シロスタゾールの認知症への効果

シロスタゾールは抗血小板薬として脳梗塞治療薬などに使用されますが、認知症に有効性があると言われています。

中でも、MCI(軽度認知障害)に対しての有効性を耳にします。

今回はシロスタゾールの認知症への効果について調べてみました。

有効性の文献

2004年~2009年で台湾においてシロスタゾールの認知症に対する有効性を検証した文献があります。

『シロスタゾール使用は認知症リスクの低下と関連する全国的コホート研究

この文献の見解では、

「シロスタゾールの使用が認知症を発症するリスクを減らす可能性があり、高い累積投与量が認知症のリスクをさらに減らすことを示唆しています。これらの所見は、ランダム化臨床試験でさらに検討する必要があります。

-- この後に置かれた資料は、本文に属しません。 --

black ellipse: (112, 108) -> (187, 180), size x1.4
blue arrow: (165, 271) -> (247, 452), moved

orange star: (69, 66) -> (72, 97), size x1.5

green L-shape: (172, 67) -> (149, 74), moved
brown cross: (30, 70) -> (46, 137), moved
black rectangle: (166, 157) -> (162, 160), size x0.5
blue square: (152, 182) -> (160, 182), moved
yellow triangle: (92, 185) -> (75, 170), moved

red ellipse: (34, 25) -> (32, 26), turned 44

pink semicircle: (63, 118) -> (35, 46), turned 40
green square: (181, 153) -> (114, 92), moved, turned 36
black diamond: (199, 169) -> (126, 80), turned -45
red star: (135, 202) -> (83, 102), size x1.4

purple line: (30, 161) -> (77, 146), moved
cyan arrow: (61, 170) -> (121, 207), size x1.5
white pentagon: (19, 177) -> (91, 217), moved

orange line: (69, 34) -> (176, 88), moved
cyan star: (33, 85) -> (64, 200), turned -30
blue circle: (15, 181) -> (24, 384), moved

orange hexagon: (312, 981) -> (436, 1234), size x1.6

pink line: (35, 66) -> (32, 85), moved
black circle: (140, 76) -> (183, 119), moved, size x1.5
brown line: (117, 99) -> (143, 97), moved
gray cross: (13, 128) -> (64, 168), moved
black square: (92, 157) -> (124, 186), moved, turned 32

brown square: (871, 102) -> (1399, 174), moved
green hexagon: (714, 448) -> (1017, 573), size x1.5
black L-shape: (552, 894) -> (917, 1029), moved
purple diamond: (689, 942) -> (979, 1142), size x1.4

」

とあります。

認知症のリスクを減らす可能性はありそうかな・・・

まだこれだけでは何とも言えなさそうですね。

治験

実際に有用性を確認するために治験(臨床試験)が行われました。

2015年5、6月に治験がスタートしています。

<以下概要>

対象者:MCI(軽度認知障害)

用法用量:シロスタゾール50mg錠1回1錠 1日2回経口投与

投与期間:96週継続

評価:MMSEスコア(認知機能テスト)

➜『治験内容詳細

この治験に至るまでに「シロスタゾールの有益性がわかっていた」ので、立証する目的だったんだね。

ちなみに現在2021年2月時点において、シロスタゾールの認知症の適応はまだとれていません。

ですが、MCIに対して有効とする臨床報告を耳にして、実際に使用する医師もいます。

作用機序は?

ではシロスタゾールのどういう作用機序から認知症に有効なのでしょうか?

抗血小板作用(血液サラサラ)だけでは説明が難しいようです。

動物実験の結果,シロスタゾールは血管の壁に沈着するアミロイドβという老廃物の排泄を「血管周囲ドレナージ経路」 に沿って促進することが明らかになりました。
したがって,シロスタゾールは抗血小板薬として脳梗塞を予防することに加え,血管に直接作用して老廃物の排泄を促進することで,認知症の進行をくいとめることが期待されています。

日本医事新報社「認知症に対するシロスタゾールの効果はどう期待できますか?」 より引用

脳血管に沈着する老廃物(アミロイドβ)を、脳血管を通じて「脳外に排出する」ってことだね。

(→引用元サイトでは図解あり)

このように認知症では脳内に老廃物アミロイドβが蓄積されることが知られていますが、シロスタゾールはアミロイドβの蓄積を脳外に流し去る作用を有することが、認知症に対する効果と考えられています。

副作用は・・・

シロスタゾールの副作用は頭痛、動悸、頻脈、出血など主にあります。

これは脳血管拡張による頭痛や、心臓にも影響が出るため心拍数が上がることによります。

自覚症状などで発覚することが多く、その場合中止になります。

(脳出血など自分ではわからないこともありますが)

MCIには通常用の半分の用量なので、副作用も少ない傾向にはなるかな。

脳梗塞治療など通常用量ではシロスタゾールは1回100mg、1日2回で使用します。

中には上記の用量で副作用が出たり、他に抗凝固薬を併用している場合は出血リスクを考慮して半量の1回50㎎、1日2回で投与することもあります。

MCIへの臨床用量は治験の用量と同じく1回50㎎、1日2回で投与されます。

全例に有効ではない

認知症、中でもMCIに有効とされているシロスタゾールですが、まだ適応外ということで一般的に推奨されている薬ではないです。

また、認知症に対する有効性というのは、「進行抑制」という意味での有効性が大きいため、判定が難しくもあります。

「シロスタゾールを投与したらよくなる」ということは断定できないですが、一つの治療手段という位置づけになり得るのではないでしょうか。

最後まで読んでいただき、ありがとうございました。